Moreover, before the pandemic the economy was already slowing. That suggests that even if growth ends the year up 9 per cent, it still will not make up for the scarring that has left the economy 8 per cent below its pre-pandemic trend, JPMorgan noted.

Yet the Indian stock market is close to record highs, rising 15 per cent this year even as many offshore investors lose their enthusiasm for emerging markets generally. “Within a shrinking pie, India is getting a larger slice,” said Sanjay Mookim, chief equity strategist for JPMorgan in Mumbai.

Meanwhile, private markets in India are seeing record amounts of money pour in. The year to July saw $25bn capital inflows into venture capital and private equity funds, according to Morgan Stanley, in the strongest performance since the bank began tracking the data.

In other words, the disconnect between the macro outlook and the markets could not be starker. Investors must now ponder whether both public and private markets in India can sustain that strong recent performance over time.

Today’s robust demand reflects several factors.

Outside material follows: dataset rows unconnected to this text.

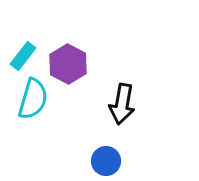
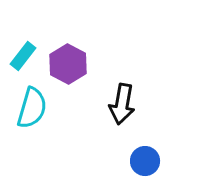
cyan semicircle: moved 1 px left, 9 px down
blue circle: moved 39 px right
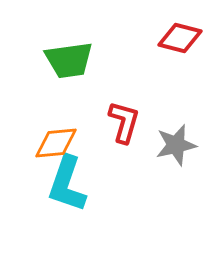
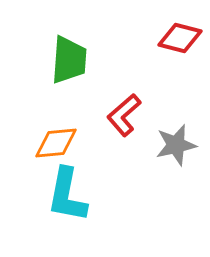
green trapezoid: rotated 78 degrees counterclockwise
red L-shape: moved 7 px up; rotated 147 degrees counterclockwise
cyan L-shape: moved 11 px down; rotated 8 degrees counterclockwise
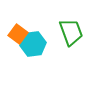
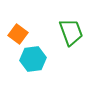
cyan hexagon: moved 15 px down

India is the beneficiary of the fallout from China’s recent crackdowns on technology and private education companies. In addition, the stock market had been boosted by the support of central banks, including the Reserve Bank of India. Moreover, precisely because the country was so hard hit by the virus, many investors are today over-anticipating a recovery, Mookim said.

Analysts hope the market debut of Zomato, an Alibaba-backed food delivery service, will spur more initial public offerings and foreign buying. Shares in the company jumped as much as 80 per cent on the first day of trading last month.

Sadly, consumption, the chief macro support for economic growth and corporate earnings, does not appear too promising. Household spending has been supported by debt for the past decade. But disposable income to GDP fell 2 percentage points over the period while consumption rose by double that amount, suggesting the magnitude of dependence on borrowing and the consequent constraints on demand going forward.

Even more worryingly, the pandemic has eroded purchasing power further for most Indians. Car sales, a proxy of income for wealthier Indians, rose 5 per cent from October to March, (when the second wave began to hit). But motorcycle sales, a benchmark for spending by lower-income earners, dropped 20 per cent. Technology also has aggravated income inequality.

“The faultlines between the haves and the have nots will grow,” said Rajiv Lall, a visiting professor at Singapore Management University.

Still, there are positive factors for investors who are looking for reasons to be optimistic for longer than the short term. The most noteworthy is the flowering of entrepreneurial talent. Thanks to greater connectivity between hinterland and city, ambitious young Indians can more easily gravitate to where their possibilities are greater. A new emphasis on environmental, social and governance factors in investing also has benefited young tech start-ups.

“Most start-ups in the past came from family businesses because of the Licence Raj since independence,” said the head of India for one major international private equity firm in Mumbai. “But it is changing so fast now.”

For many years, most Indians did not dare to dream. But today there are more opportunities for them — whatever their caste or background — than ever before; it is not only the entitled who can realise entrepreneurial dreams. It may not be enough. But it is something.